Sundays in Mark (57) Gethsemene (2)

Continuing our simple Sunday reflections in the Gospel of Mark and the events in the Garden of Gethsemene.

Jesus detaches himself from his three companions and prays audibly that he might be exempt from ‘the hour’ and ‘this cup’. Both refer to his betrayal, impending arrest and execution. Back in 10:38 Jesus had referred to ‘the ‘cup’ with which he would drink – a cup of suffering and wrath. His prayer to his Father here shows that this cup is a cup that ‘belongs to God’ – a cup of divine judgement.

His ‘Abba’ prayer reveals a unique, close Father-Son relationship, yet this closeness does not mean the Father takes away the cup, or that the Son refuses to drink it. Jesus’ mission is a triune partnership: the obedient Son, sent by the Father, empowered by the Spirit.

A joint mission that is now leading straight towards Jesus’ voluntary, self-giving confrontation with all the physical, spiritual and political powers allied against him.

So while Jesus appears to face this fate alone (the disciples fail to ‘get’ what is going on and are asleep every time Jesus returns), behind the scenes, and despite appearances, his Father is with him.

The looming cross will be no accident or merely a verdict of ‘sinners’ (vs 41).
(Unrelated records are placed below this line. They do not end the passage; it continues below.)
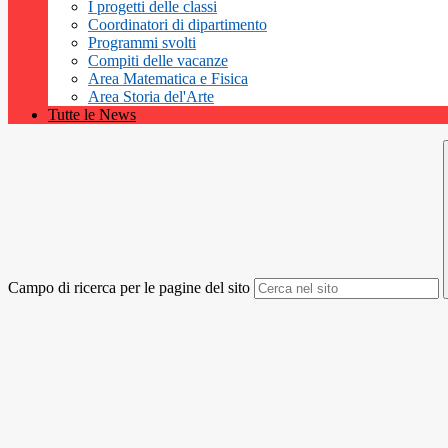
I progetti delle classi
Coordinatori di dipartimento
Programmi svolti
Compiti delle vacanze
Area Matematica e Fisica
Area Storia del'Arte
Tutte le News
Campo di ricerca per le pagine del sito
Against all logic and expectation, it will reflect the astonishing decision, planning and self-giving action of God.

No wonder Paul later would talk of the mystery of God’s salvation being revealed.

The cross? No-one sees it coming but the Son of Man.


35 Going a little farther, he fell to the ground and prayed that if possible the hour might pass from him. 36 “Abba, Father,” he said, “everything is possible for you. Take this cup from me. Yet not what I will, but what you will.”

37 Then he returned to his disciples and found them sleeping. “Simon,” he said to Peter, “are you asleep? Couldn’t you keep watch for one hour? 38 Watch and pray so that you will not fall into temptation. The spirit is willing, but the flesh is weak.”

39 Once more he went away and prayed the same thing. 40 When he came back, he again found them sleeping, because their eyes were heavy. They did not know what to say to him.

41 Returning the third time, he said to them, “Are you still sleeping and resting? Enough! The hour has come. Look, the Son of Man is delivered into the hands of sinners. 42 Rise! Let us go! Here comes my betrayer!”